**Source material**
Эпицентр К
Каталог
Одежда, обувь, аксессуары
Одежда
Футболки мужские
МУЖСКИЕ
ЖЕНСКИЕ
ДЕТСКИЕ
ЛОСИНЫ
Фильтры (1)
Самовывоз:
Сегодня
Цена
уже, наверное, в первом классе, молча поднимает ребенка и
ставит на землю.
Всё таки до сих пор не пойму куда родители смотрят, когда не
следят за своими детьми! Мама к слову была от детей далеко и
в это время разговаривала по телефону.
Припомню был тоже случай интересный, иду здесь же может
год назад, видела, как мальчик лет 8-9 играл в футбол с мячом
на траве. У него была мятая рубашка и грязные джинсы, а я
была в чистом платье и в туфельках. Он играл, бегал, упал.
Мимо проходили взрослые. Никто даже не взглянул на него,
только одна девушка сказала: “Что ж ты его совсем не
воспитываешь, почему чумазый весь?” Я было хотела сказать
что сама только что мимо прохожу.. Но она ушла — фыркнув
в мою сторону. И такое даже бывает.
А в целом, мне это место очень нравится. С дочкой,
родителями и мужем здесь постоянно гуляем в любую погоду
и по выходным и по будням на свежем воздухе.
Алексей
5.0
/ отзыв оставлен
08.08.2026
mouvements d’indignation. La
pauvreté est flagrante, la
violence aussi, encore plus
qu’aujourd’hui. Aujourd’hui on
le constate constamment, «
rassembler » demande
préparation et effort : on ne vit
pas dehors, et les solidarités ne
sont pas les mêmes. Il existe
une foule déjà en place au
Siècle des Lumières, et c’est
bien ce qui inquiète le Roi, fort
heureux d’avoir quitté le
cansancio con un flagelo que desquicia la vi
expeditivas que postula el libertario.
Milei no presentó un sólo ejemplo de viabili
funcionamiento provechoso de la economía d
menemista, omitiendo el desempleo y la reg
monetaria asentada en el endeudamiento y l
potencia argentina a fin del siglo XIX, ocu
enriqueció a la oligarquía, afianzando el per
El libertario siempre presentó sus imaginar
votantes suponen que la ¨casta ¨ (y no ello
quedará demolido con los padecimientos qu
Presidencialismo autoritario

**Work to complete**
Include the first line, the line containing "воспитываешь, почему чумазый", and every line between them, copied exactly from the material above; output no other line.

**Reply**
Эпицентр К
Каталог
Одежда, обувь, аксессуары
Одежда
Футболки мужские
МУЖСКИЕ
ЖЕНСКИЕ
ДЕТСКИЕ
ЛОСИНЫ
Фильтры (1)
Самовывоз:
Сегодня
Цена
уже, наверное, в первом классе, молча поднимает ребенка и
ставит на землю.
Всё таки до сих пор не пойму куда родители смотрят, когда не
следят за своими детьми! Мама к слову была от детей далеко и
в это время разговаривала по телефону.
Припомню был тоже случай интересный, иду здесь же может
год назад, видела, как мальчик лет 8-9 играл в футбол с мячом
на траве. У него была мятая рубашка и грязные джинсы, а я
была в чистом платье и в туфельках. Он играл, бегал, упал.
Мимо проходили взрослые. Никто даже не взглянул на него,
только одна девушка сказала: “Что ж ты его совсем не
воспитываешь, почему чумазый весь?” Я было хотела сказать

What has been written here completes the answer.